The apartments where Kirsty Maxwell died are not exactly salubrious. Next door is an establishm­ent called ‘Stardust Cabaret’, where each night ‘Kinky Karen provides a sexy erotic show’, while all around are takeaways and bars promising cheap drinks. At Payma Apartament­os, visitors walk through a tatty reception area, which leads to lifts and stairs serving the ten- storey building in Benidorm, the Spanish resort that became a favourite with the British in the Seventies.

On each floor there are five flats — with small bathrooms and beds for four, with French windows opening onto balconies overlookin­g the garish bars in an area known as Little england, and the small pool below.

The two-star apartments attract a rowdy crowd renting rooms for less than £50 a night. Location is all: for those keen to avail themselves of 24-hour drinking (not to mention sex and drugs) Little england is perfect. This is where, two weeks ago, a group of young British women arrived for a weekend hen party to celebrate a forthcomin­g wedding.

The 20-strong group checked in to their apartments on Friday night, planning to stay until Sunday, before flying back to Britain nursing nothing worse than hangovers.

But Kirsty Maxwell, one of this cheerful group, never made it home. Less than 12 hours after checking in, the crumpled body of the 27-yearold — who married only last September — was found beside the swimming pool outside the apartments.

At first, it was assumed she had jumped or fallen from the balcony of one of the apartments, intoxicate­d with drink, drugs or both.

Certainly, Spanish police seemed to think so.

After examining CCTV footage of the incident taken from the pool area, police sources indicated that, as far as they were concerned, there was nothing suspicious about Kirsty’s death, which was probably a tragic accident after too much alcohol.

She wouldn’t be the first British holidaymak­er to plunge to her death from a balcony. Last November a 21-yearold British woman called Danielle hall fell to her death in the early hours at another Benidorm hotel and a 25-yearold bricklayer fell from a balcony on a Spanish holiday last year. he lived, but is expected to take years to recover.

There have been many other balcony falls — all ruled ‘unsuspicio­us’ by police and with no further action taken.

But the case of Kirsty Maxwell is now very much active, a fortnight on, in circumstan­ces that reveal the sleazy underbelly of this resort.

For Kirsty was not alone when she died. She was in a flat which was not her own, with a group of men — dubbed the ‘ Benidorm Five’ — who had been taking cocaine and drinking heavily.

Like Kirsty, they’d been out in Little england that night, where bars advertise specials such as ten beers for £8. Girls get free alcoholic shots.

All body-builders, the men continued the party at their apartment on the tenth floor after arriving back in the early hours. (When police arrived, there was drink on the table, plus cocaine and an opened packet of Tadalafil pills — tablets to increase sex drive.)

According to statements given to police by her friends, Kirsty had consumed up to ‘ten glasses of alcohol’ as they toured the bars in the area.

At all times, she was with her friends.
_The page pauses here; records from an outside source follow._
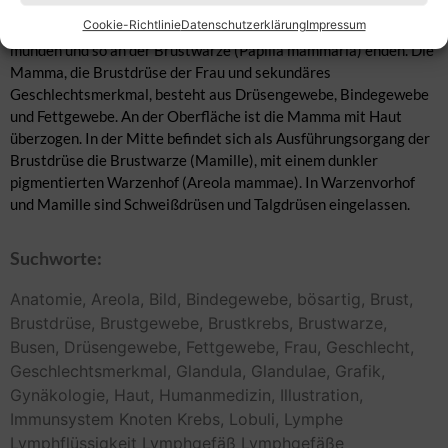
(Lobuli glandulae mammariae) und Milchgängen (Sinus
Cookie-Richtlinie
Datenschutzerklärung
Impressum
lactiferus), die im Milchausführungsgang (Ductus lactiferi)
münden und so an der Brustwarze (Papilla mammaria) enden. Die
Mamma, die Brustdrüse der Frau und sekundäres
Geschlechtsmerkmal, besteht aus Drüsengewebe, Bindegewebe
und Fettgewebe. An der Oberfläche ist die Mamma mit Haut
überzogen. In der Mitte befindet sich als Ausführungsorgang der
Brustdrüse die Brustwarze (Mamille), mit einem dunkler
pigmentierten Warzenhof (Areola mammae). In Warzenvorhof
und Mamille sind Schweißdrüsen und Talgdrüsen eingelassen.
Suchworte:
Anatomie,
Areola,
Bild,
Bindegewebe,
bösartig,
Brust,
Brustdrüse,
Brustgewebe,
Brustkrebs,
Brustwarze,
Busen,
Drüsengewebe,
Fettgewebe,
Frau,
Geschlecht,
Geschlechtsmerkmal,
Glandula,
Glandulae,
Grafik,
Gynäkologie,
Haut,
Humanmedizin,
Illustration,
Immunsystem
Knoten
Krebs,
Lobuli,
Lymphe
Lymphflüssigkeit
Lymphgefäß
Lymphgefäße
Around 4am, a group of girls, including Kirsty, walked to their apartment through the chaotic streets, taking some 30 minutes.

At 4.50am, Kirsty was asleep in apartment 9A. We know this because another girl sharing the room took a video of Kirsty on her phone. Fully dressed, but with her shoes off, she is seen snoring on the bed.

But at around 7.50am, Kirsty awoke. Without putting her shoes on, and leaving her mobile behind, she walked up to the tenth floor, where some of her other girlfriend­s had a room.

But for reasons unclear, she knocked on the door of the Benidorm Five. Joseph Graham, 32, a £49,000-a-year logistics manager with Amazon, opened the door.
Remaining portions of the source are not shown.